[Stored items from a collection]
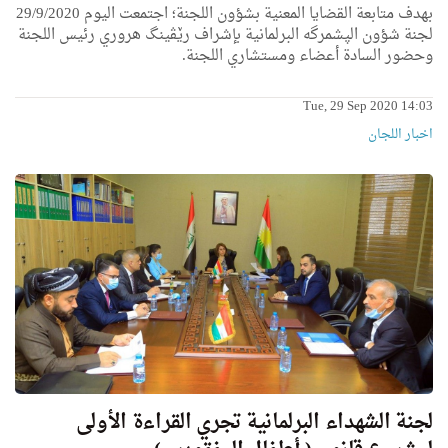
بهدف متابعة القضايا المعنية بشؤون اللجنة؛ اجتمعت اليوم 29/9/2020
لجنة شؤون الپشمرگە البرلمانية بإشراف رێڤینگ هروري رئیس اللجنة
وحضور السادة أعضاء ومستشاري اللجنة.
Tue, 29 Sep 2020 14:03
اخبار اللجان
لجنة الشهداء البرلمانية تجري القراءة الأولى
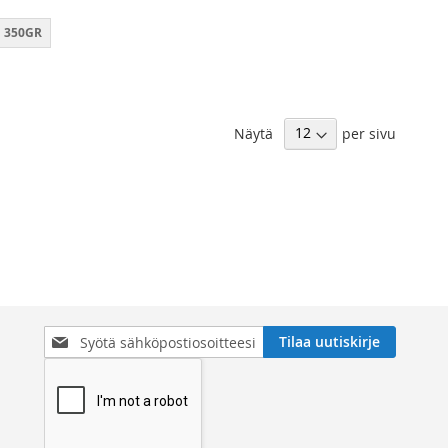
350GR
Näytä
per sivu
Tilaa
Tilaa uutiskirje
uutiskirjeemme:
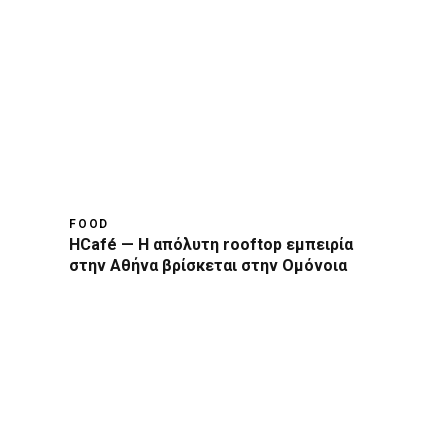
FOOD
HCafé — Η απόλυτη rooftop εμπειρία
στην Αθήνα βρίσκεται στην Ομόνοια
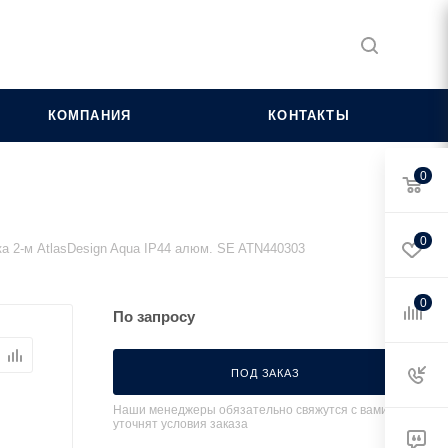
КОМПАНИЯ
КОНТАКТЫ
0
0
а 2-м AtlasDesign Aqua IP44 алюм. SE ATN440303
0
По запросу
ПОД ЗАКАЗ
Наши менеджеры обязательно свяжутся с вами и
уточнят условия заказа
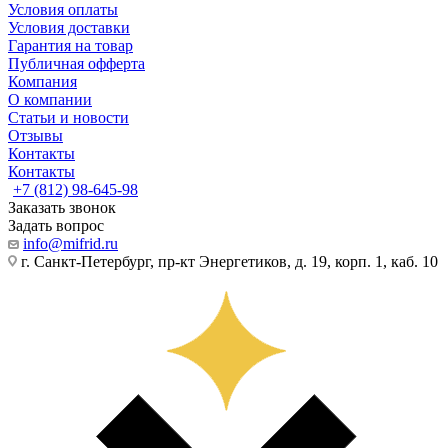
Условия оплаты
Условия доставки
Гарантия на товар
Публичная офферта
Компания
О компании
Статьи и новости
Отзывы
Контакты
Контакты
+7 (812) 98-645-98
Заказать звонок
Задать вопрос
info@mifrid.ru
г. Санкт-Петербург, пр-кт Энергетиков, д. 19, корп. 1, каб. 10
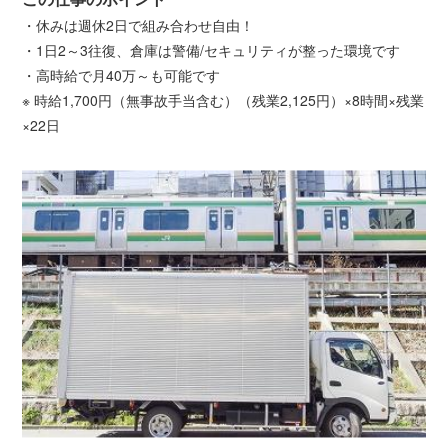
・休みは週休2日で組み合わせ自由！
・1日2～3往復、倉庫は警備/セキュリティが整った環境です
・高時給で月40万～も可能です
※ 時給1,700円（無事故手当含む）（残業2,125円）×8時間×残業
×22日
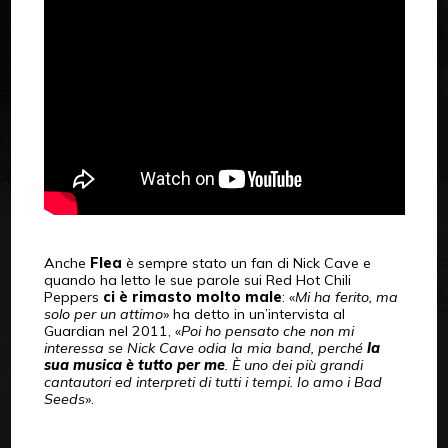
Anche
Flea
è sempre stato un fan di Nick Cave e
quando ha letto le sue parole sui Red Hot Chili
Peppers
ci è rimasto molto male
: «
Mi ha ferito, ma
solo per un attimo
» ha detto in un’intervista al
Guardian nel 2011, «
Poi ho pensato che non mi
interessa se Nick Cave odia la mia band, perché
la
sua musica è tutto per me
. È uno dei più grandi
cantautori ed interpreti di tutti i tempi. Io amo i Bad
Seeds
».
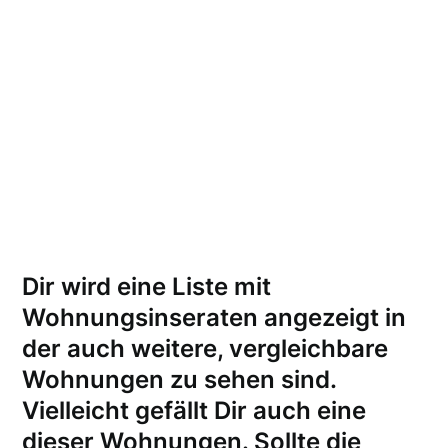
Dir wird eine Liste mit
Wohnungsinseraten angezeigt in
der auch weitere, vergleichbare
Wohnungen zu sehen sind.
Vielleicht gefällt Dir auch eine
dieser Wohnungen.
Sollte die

=== Work instructions ===
Would you return the records exactly, keeping out every picture?

=== Answer ===
بهدف متابعة القضايا المعنية بشؤون اللجنة؛ اجتمعت اليوم 29/9/2020
لجنة شؤون الپشمرگە البرلمانية بإشراف رێڤینگ هروري رئیس اللجنة
وحضور السادة أعضاء ومستشاري اللجنة.
Tue, 29 Sep 2020 14:03
اخبار اللجان
لجنة الشهداء البرلمانية تجري القراءة الأولى
350GR
Näytä
per sivu
Tilaa
Tilaa uutiskirje
uutiskirjeemme:
FOOD
HCafé — Η απόλυτη rooftop εμπειρία
στην Αθήνα βρίσκεται στην Ομόνοια
КОМПАНИЯ
КОНТАКТЫ
0
0
а 2-м AtlasDesign Aqua IP44 алюм. SE ATN440303
0
По запросу
ПОД ЗАКАЗ
Наши менеджеры обязательно свяжутся с вами и
уточнят условия заказа
Условия оплаты
Условия доставки
Гарантия на товар
Публичная офферта
Компания
О компании
Статьи и новости
Отзывы
Контакты
Контакты
+7 (812) 98-645-98
Заказать звонок
Задать вопрос
info@mifrid.ru
г. Санкт-Петербург, пр-кт Энергетиков, д. 19, корп. 1, каб. 10
・休みは週休2日で組み合わせ自由！
・1日2～3往復、倉庫は警備/セキュリティが整った環境です
・高時給で月40万～も可能です
※ 時給1,700円（無事故手当含む）（残業2,125円）×8時間×残業
×22日
Anche
Flea
è sempre stato un fan di Nick Cave e
quando ha letto le sue parole sui Red Hot Chili
Peppers
ci è rimasto molto male
: «
Mi ha ferito, ma
solo per un attimo
» ha detto in un’intervista al
Guardian nel 2011, «
Poi ho pensato che non mi
interessa se Nick Cave odia la mia band, perché
la
sua musica è tutto per me
. È uno dei più grandi
cantautori ed interpreti di tutti i tempi. Io amo i Bad
Seeds
».
Dir wird eine Liste mit
Wohnungsinseraten angezeigt in
der auch weitere, vergleichbare
Wohnungen zu sehen sind.
Vielleicht gefällt Dir auch eine
dieser Wohnungen.
Sollte die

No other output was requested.